Cervical Intraepithelial Neoplasia III

Figure 4 shows FTIR maps of CIN III–diagnosed cervical tissue, including univariate maps of glycogen (Fig. 4a) and nucleic acid (Fig. 4b) and UHCA maps for 3 clusters (Fig. 4c), 4 clusters (Fig. 4d), and 5 clusters (Fig. 4e), and the adjacent HE section (Fig. 4f). The univariate maps, generated by integrating the area underneath the glycogen and asymmetric phosphodiester stretching vibration band from nucleic acids at ∼1240 cm^-1, do not reveal any diagnostic information. However, by applying UHCA, the cancerous cells are immediately delineated from the normal tissue (blue cluster) as the brown cluster using only 3 clusters. The 4-cluster map resolves more detail in the connective tissue (light and dark blue clusters), while the 5-cluster map separates out clusters within the cancerous tissue. In the case of CIN III tumors, the extracted spectra are similar from tumor to tumor and patient to patient. All generally show decreased glycogen levels, increased nucleic acid and protein contributions, and small amounts of lipids. Some variance arises depending on the number of mitotic figures and the size of the nucleus relative to the cytoplasm; thus, the spectral profile could be used in the future to grade tumors, but more work is required to correlate the mitotic indices to the spectral profiles.

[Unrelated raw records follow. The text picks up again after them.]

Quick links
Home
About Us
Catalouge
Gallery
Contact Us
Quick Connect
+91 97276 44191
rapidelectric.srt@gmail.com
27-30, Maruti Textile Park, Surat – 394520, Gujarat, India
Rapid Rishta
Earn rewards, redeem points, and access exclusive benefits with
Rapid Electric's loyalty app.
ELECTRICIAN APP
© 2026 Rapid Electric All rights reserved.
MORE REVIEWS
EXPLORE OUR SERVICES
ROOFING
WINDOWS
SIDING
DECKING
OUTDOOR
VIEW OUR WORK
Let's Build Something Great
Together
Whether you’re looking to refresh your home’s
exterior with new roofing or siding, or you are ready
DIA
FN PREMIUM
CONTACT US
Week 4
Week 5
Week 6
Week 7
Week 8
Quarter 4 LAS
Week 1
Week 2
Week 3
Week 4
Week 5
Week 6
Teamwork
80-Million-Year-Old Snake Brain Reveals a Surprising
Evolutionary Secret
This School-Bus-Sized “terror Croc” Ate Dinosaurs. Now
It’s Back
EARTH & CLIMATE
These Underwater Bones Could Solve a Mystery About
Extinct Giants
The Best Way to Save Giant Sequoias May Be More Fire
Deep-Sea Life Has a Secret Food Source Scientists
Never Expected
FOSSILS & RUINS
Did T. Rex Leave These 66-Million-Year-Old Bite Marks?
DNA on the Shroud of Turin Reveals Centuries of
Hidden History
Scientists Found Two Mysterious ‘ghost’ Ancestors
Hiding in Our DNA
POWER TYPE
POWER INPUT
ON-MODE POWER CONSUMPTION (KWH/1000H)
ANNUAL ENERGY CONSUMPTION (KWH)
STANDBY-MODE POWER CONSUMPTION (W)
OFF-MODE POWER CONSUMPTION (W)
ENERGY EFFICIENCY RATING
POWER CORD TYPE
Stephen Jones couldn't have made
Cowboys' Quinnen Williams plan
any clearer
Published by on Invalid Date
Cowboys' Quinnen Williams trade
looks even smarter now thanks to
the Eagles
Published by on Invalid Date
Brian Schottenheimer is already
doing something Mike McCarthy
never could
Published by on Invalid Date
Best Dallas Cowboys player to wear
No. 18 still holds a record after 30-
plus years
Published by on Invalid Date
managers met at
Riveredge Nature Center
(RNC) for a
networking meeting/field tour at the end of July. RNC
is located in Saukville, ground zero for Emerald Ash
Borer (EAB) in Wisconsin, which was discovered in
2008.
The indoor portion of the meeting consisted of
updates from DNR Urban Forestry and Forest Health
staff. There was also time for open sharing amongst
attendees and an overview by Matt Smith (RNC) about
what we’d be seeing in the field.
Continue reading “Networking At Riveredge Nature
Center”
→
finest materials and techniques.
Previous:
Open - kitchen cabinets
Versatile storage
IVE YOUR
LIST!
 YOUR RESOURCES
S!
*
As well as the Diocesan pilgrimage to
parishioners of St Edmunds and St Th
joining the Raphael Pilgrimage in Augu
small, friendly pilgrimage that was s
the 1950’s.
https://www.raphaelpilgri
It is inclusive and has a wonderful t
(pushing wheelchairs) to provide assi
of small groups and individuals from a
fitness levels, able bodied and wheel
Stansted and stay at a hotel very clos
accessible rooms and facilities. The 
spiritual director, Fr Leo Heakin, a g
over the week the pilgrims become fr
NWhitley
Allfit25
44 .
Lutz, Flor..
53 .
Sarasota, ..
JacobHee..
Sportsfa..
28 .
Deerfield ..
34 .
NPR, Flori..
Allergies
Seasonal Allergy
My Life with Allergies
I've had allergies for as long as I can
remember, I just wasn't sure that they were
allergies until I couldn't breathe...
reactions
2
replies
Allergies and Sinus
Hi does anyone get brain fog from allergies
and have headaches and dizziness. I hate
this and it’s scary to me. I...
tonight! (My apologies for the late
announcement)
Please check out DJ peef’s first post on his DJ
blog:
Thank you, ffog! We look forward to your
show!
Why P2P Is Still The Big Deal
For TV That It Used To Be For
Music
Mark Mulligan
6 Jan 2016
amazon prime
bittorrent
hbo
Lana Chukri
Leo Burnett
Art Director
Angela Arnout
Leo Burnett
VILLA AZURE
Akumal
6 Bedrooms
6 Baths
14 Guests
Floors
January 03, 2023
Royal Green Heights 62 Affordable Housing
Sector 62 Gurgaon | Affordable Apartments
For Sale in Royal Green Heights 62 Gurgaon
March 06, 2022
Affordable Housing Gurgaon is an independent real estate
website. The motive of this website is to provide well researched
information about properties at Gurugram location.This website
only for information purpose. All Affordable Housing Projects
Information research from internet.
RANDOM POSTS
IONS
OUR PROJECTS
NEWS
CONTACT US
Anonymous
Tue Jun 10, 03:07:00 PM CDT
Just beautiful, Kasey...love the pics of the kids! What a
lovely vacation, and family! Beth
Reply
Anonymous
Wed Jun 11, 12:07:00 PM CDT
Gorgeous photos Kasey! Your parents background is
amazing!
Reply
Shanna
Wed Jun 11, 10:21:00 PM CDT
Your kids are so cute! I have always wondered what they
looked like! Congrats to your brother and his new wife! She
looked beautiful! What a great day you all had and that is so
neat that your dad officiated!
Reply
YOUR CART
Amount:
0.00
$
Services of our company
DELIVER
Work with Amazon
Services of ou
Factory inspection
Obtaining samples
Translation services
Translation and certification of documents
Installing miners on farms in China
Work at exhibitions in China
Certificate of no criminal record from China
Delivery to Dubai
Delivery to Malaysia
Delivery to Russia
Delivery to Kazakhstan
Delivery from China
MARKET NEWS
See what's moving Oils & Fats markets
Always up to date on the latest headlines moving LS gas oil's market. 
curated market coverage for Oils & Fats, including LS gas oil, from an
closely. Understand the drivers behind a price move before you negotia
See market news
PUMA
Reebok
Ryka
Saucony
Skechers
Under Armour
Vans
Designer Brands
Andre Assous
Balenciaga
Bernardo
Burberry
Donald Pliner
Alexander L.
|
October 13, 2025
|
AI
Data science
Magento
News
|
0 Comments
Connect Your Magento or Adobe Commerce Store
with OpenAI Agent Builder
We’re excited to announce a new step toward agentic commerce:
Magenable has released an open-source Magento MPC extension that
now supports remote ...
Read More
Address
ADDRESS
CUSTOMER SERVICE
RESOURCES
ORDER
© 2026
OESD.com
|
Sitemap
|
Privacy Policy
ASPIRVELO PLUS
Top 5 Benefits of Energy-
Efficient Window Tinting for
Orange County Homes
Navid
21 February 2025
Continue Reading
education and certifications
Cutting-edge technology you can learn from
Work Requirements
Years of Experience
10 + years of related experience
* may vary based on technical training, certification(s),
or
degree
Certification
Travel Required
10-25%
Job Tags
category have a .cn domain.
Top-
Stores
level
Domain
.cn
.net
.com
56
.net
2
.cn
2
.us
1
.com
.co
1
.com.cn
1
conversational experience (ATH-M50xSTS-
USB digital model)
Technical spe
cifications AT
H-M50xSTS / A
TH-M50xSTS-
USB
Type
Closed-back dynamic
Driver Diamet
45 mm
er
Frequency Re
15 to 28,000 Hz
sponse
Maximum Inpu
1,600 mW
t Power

Cervical Intraepithelial Neoplasia I

A study involving over 100 patients demonstrated that the FTIR technique could detect dysplastic cells diagnosed by pathology as CIN I in a tissue section.⁷⁷ Figure 5a shows a HE section diagnosed by 2 pathologists as CIN I, along with the corresponding UHCA cluster map (Fig. 5b) based on 10 clusters.⁷⁷ The outer superficial cells are rich in glycogen and appear as red and yellow in the cluster map; cells from the intermediate layer appear light and midblue; cells from the extended basal layer, purple; and the orange clusters show foci of dysplasia where close inspection revealed a higher number of mitotic figures (ie, cells in the process of division). The technique consequently shows potential to assist the pathologist in making the difficult diagnosis of early dysplasia; however, the question remained regarding the nature of spectral bands and, hence, the molecular changes important in discriminating the clusters.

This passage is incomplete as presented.